Of course, you may want to register your music with the copyright office and keep up to date with the music-specific copyright laws that have changed since the enactment of the music modernization act of 2020.


But, in general, if you work with a partner or with a group of artists and producers the most complicated part of working out copyright is determining who exactly owns the copyright of a song.


If you’re not sure, it may help to consult a music lawyer or a copyright lawyer to ensure the right credits are given to the right people.


8. How to license your music


When it comes to monetizing and promoting your music, music licensing is where the rubber hits the road.


One video game, television or movie licensing deal can change the trajectory of your music career in an instant.


But getting that kind of deal takes years of hard, hard work.


You need to be writing AAA music, have a following and excellent representation in terms of management to realistically have a chance of landing a significant licensing deal.

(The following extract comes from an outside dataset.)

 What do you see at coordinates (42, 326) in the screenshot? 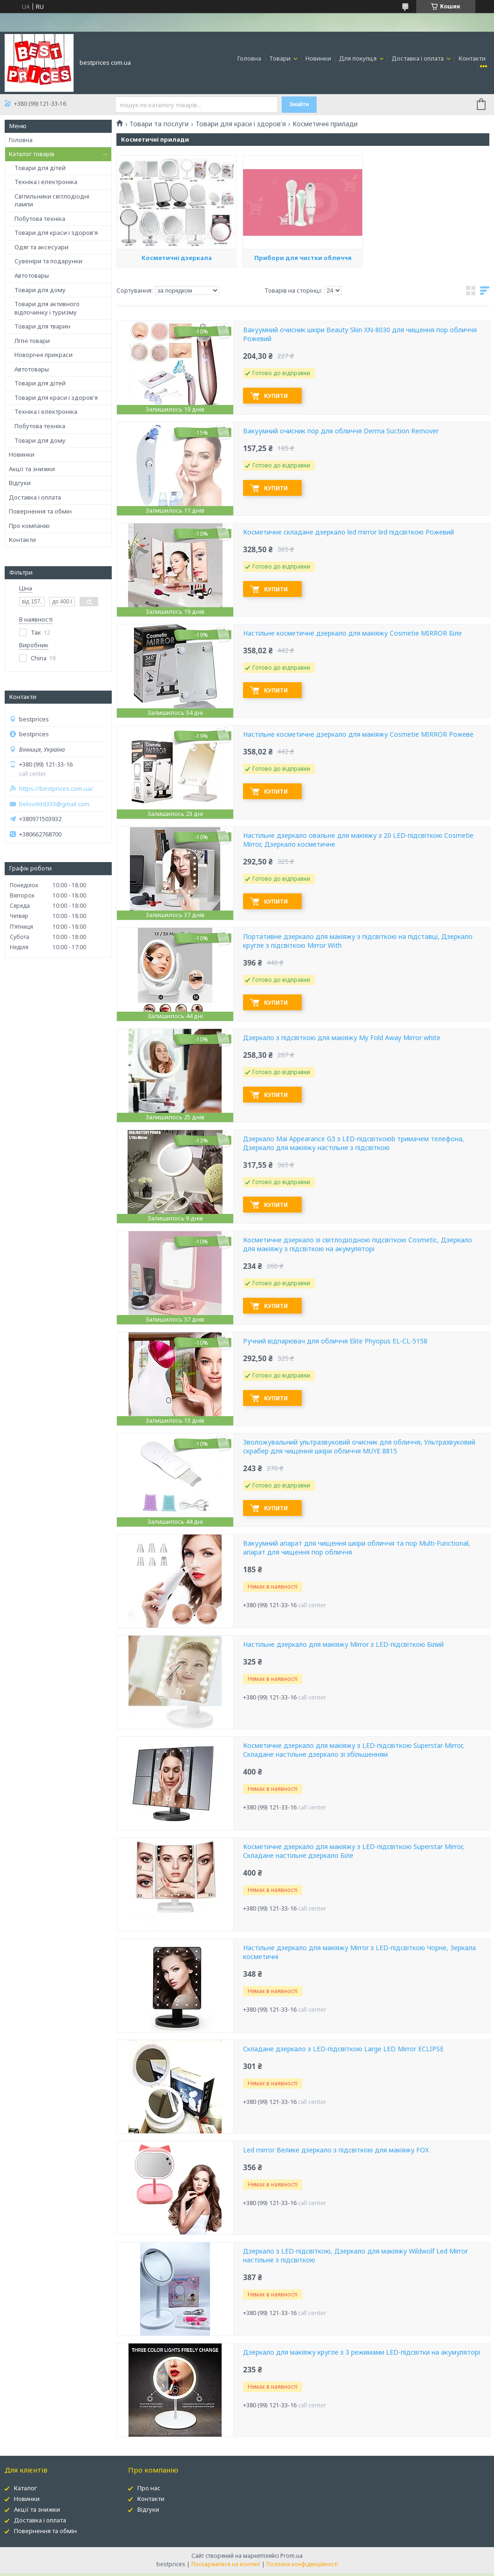 I see `Товари для тварин` at bounding box center [42, 326].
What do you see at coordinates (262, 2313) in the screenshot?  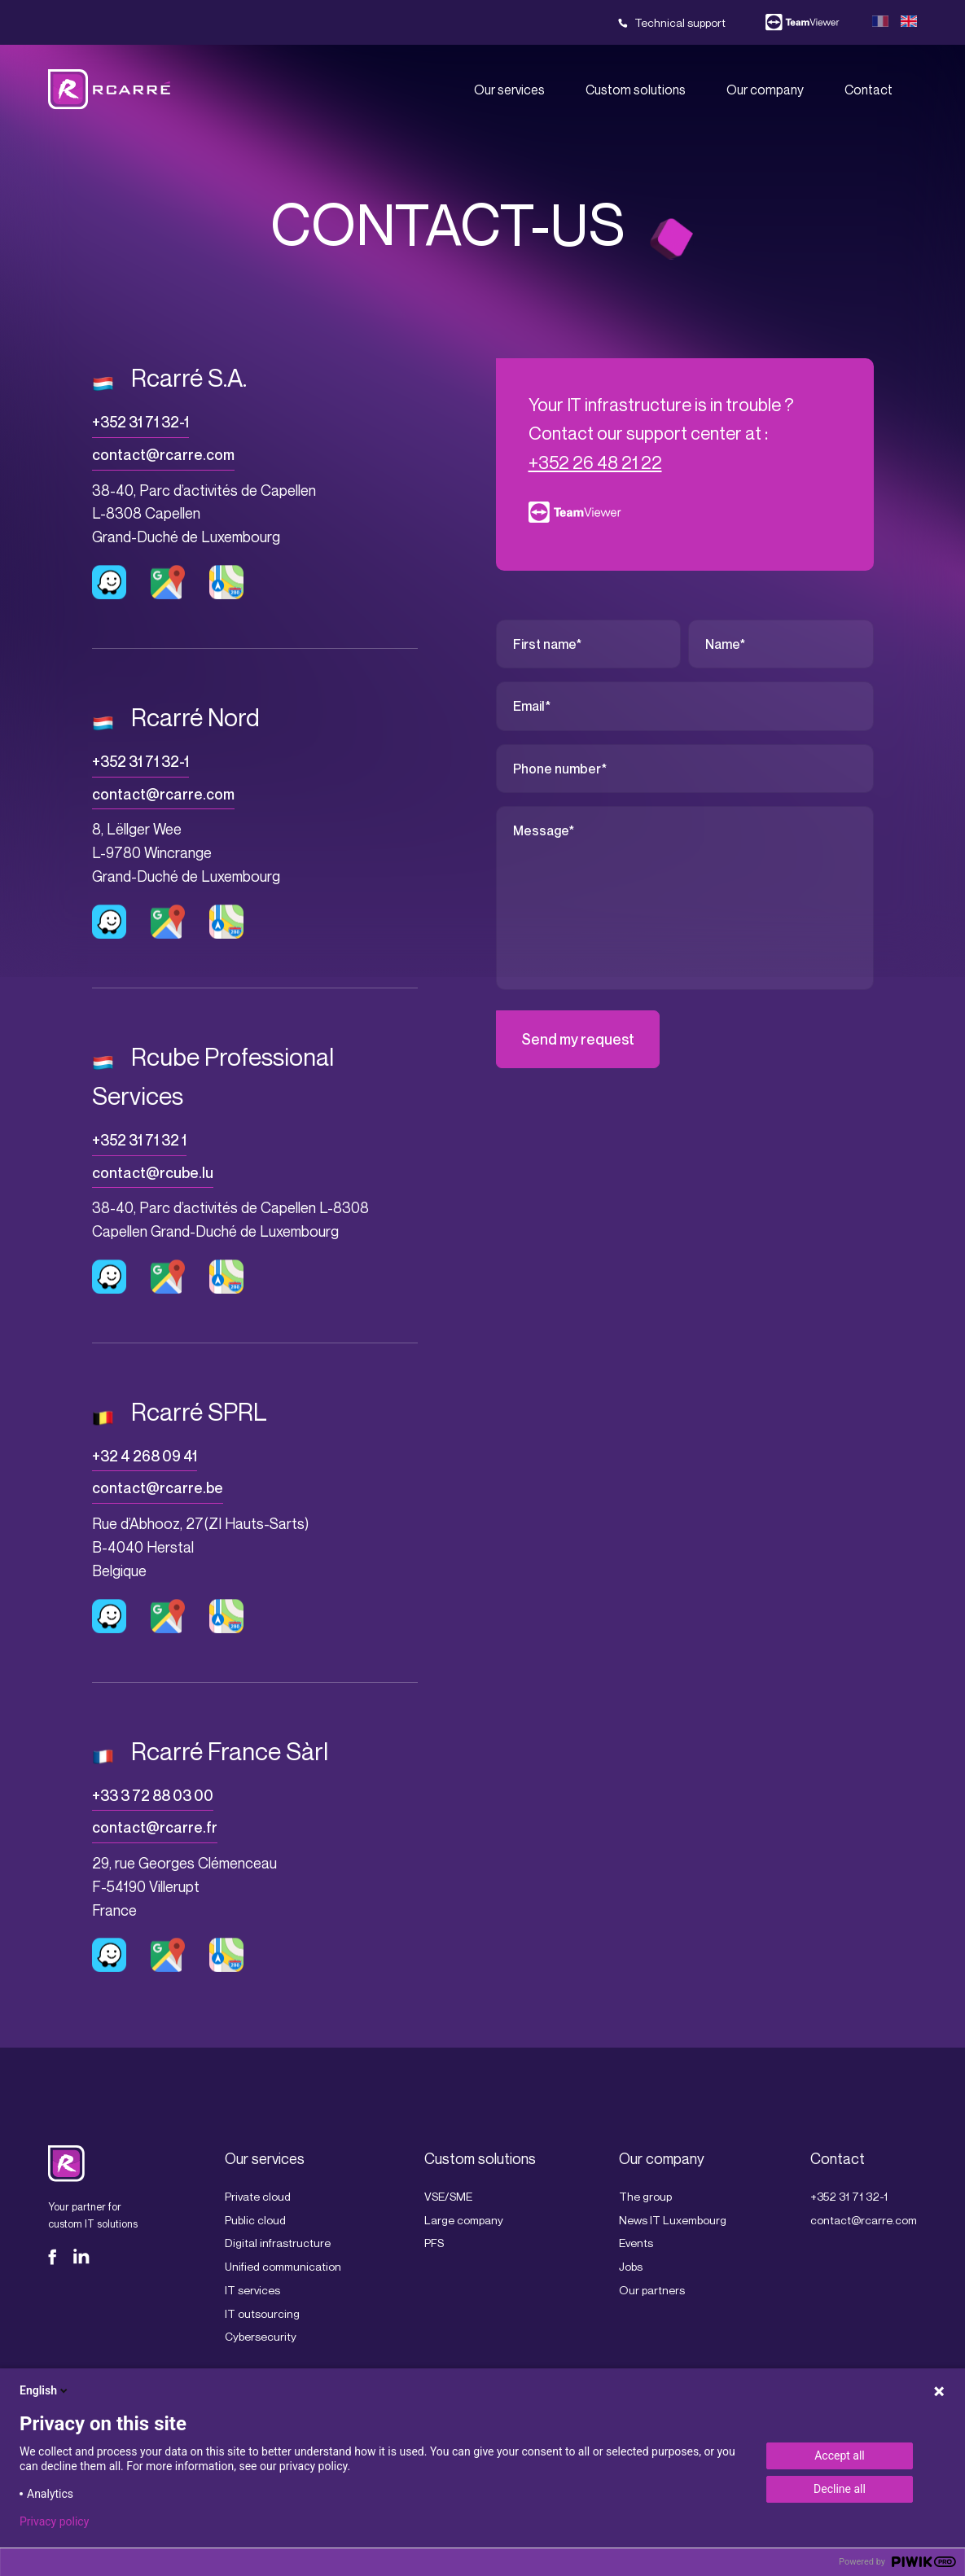 I see `IT outsourcing` at bounding box center [262, 2313].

That’s because sync licensing deals are usually worked out between a publisher who represents you, and sells your music to the media company looking to use your content in their production.


So, if you’re just getting started, don’t worry about finding a major licensing deal—just focus on creating your music and let the big deals come when you have a larger following and some form of management.


If you are ready to take the next step, you need to start working on finding professional representation in the form of a manager and publisher.


Chances are, if you’ve signed with a record label, you’ll eventually have representation from these key personnel.


But, if you’re going the independent route, you’ll have to perform at industry shows and network to find a publisher who believes in your art and is ready to take you on as representation.


Prepare to make an investment in hiring the publisher too, this kind of representation rarely comes for free and usually can be quite expensive.